═════ Records for this task ═════
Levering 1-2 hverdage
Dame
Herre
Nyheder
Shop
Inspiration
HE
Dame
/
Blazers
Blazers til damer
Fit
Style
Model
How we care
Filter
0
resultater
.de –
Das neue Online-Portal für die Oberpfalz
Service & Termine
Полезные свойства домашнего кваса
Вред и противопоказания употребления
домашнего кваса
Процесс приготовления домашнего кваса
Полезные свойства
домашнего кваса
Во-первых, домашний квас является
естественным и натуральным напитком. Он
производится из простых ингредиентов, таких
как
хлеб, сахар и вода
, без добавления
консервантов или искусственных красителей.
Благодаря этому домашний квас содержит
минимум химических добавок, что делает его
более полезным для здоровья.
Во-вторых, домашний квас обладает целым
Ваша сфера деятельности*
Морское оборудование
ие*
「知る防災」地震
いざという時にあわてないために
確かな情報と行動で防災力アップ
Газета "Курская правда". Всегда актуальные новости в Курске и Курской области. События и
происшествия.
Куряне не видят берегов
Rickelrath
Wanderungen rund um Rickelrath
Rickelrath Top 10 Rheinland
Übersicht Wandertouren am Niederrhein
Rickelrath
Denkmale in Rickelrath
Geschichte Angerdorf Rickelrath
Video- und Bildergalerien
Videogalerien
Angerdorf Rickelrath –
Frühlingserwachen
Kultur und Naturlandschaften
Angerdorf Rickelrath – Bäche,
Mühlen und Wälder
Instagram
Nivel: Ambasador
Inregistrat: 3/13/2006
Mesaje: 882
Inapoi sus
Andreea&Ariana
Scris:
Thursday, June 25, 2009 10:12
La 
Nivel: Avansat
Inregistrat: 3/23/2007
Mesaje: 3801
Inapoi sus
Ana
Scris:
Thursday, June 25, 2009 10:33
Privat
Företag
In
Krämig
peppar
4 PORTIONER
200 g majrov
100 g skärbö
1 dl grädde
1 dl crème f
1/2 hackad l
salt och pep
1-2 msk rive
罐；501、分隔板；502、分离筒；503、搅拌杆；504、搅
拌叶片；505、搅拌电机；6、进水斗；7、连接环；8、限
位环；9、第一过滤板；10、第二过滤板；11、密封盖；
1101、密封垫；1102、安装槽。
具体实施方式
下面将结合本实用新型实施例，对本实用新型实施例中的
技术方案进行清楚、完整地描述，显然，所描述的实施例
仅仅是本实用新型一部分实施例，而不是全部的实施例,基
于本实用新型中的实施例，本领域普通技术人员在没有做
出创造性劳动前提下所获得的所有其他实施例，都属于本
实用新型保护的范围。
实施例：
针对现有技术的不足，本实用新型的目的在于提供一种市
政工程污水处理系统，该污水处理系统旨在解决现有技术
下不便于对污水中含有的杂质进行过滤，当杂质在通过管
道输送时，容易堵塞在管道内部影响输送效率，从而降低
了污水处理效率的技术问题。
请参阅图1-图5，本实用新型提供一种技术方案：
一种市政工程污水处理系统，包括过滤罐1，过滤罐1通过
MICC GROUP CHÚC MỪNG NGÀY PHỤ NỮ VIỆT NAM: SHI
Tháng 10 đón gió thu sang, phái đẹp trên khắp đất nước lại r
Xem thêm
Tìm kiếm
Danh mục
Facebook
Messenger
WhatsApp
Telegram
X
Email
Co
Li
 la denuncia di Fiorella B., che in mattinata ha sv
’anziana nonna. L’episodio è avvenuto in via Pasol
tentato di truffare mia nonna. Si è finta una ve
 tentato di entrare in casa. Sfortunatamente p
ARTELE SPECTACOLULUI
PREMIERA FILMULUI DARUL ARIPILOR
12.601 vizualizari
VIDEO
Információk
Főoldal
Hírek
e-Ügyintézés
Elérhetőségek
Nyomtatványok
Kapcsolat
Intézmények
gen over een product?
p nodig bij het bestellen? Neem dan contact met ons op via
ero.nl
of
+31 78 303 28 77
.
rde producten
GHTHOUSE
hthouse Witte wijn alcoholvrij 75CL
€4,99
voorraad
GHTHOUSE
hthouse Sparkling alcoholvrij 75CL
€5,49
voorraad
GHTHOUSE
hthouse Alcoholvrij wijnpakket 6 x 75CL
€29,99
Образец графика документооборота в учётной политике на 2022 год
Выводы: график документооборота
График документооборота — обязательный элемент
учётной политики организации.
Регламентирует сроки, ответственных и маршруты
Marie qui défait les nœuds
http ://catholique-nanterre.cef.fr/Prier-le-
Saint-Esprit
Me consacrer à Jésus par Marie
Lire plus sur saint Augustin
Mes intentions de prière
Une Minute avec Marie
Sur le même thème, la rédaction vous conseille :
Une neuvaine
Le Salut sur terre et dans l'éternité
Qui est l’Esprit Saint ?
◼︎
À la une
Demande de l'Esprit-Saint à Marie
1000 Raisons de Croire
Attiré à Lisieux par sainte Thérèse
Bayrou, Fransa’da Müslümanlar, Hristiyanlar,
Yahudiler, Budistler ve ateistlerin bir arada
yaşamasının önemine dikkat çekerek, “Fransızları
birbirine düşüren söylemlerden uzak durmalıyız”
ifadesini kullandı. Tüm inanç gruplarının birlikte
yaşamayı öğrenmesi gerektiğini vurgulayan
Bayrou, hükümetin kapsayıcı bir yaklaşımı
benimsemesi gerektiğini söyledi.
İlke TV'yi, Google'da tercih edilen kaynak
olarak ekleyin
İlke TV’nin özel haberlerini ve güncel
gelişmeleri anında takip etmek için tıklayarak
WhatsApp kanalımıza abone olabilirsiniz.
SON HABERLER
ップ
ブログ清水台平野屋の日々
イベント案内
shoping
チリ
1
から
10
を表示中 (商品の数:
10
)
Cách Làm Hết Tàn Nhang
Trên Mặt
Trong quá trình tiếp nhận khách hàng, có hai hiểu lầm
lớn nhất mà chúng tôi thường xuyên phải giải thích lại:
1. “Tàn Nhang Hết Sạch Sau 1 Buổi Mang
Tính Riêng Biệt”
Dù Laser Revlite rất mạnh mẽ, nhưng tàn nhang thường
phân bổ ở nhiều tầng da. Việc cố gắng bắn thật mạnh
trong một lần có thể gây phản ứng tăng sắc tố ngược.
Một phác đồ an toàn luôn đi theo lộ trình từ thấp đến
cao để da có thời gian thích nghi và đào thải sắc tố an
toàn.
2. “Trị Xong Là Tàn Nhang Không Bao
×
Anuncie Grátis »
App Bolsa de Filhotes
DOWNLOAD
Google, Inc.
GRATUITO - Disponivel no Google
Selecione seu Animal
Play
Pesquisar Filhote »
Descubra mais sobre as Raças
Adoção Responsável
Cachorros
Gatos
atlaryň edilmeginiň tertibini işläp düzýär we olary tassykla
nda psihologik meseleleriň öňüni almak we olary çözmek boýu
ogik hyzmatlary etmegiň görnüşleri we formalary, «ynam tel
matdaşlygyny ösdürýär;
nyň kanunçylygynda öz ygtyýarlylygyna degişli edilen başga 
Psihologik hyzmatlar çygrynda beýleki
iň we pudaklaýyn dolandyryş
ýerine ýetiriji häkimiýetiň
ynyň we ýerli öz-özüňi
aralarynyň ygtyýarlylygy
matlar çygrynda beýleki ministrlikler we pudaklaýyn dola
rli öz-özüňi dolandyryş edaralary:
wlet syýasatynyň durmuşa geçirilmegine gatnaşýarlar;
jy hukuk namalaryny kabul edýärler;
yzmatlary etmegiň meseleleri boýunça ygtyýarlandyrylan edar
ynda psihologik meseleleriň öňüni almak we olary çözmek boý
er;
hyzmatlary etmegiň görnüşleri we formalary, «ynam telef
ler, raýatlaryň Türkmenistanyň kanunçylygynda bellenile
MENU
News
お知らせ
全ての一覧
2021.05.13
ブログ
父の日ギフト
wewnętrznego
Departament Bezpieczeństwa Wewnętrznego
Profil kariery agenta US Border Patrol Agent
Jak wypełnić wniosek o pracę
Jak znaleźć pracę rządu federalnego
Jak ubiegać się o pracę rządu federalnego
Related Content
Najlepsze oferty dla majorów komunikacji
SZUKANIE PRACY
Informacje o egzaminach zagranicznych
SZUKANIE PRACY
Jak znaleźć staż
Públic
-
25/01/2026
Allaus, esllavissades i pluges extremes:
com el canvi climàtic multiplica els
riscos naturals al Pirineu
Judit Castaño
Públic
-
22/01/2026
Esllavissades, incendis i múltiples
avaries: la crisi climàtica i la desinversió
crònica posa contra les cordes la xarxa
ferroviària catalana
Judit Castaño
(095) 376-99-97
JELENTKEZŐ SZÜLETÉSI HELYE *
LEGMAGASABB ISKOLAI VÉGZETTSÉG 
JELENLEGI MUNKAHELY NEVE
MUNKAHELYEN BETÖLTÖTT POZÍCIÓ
═════
> **Task item**
Each line of the listing that includes the word "hyzmatlary" should be copied out.

> **Answer below**
ogik hyzmatlary etmegiň görnüşleri we formalary, «ynam tel
hyzmatlary etmegiň görnüşleri we formalary, «ynam telef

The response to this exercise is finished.